* [Task statement] In the listing beneath this line, copy exactly the lines starting with the one containing "Maarif Model Multiple" and going on through the one containing "Mr. Xavier WASSON, the".

[Start of section]

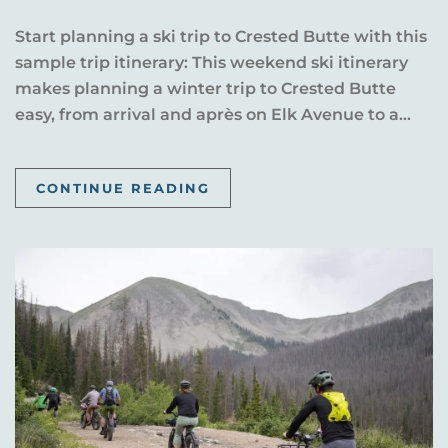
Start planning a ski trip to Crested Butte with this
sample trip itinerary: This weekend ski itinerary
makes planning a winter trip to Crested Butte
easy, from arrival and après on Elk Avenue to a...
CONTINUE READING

[End of section]
[Start of section]

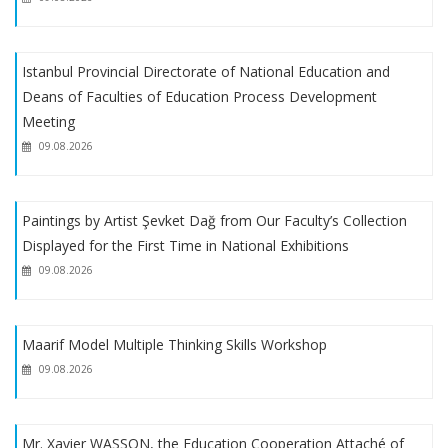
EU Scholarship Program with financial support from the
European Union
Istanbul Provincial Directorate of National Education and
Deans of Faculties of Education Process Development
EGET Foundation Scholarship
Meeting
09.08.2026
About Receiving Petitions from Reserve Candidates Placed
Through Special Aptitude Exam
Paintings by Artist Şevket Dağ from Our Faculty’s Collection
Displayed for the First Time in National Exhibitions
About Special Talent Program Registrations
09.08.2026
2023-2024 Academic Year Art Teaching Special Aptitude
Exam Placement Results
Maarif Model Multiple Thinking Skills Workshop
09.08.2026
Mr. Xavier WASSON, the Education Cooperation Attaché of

[End of section]

* [Result for this exercise]
Maarif Model Multiple Thinking Skills Workshop
09.08.2026
Mr. Xavier WASSON, the Education Cooperation Attaché of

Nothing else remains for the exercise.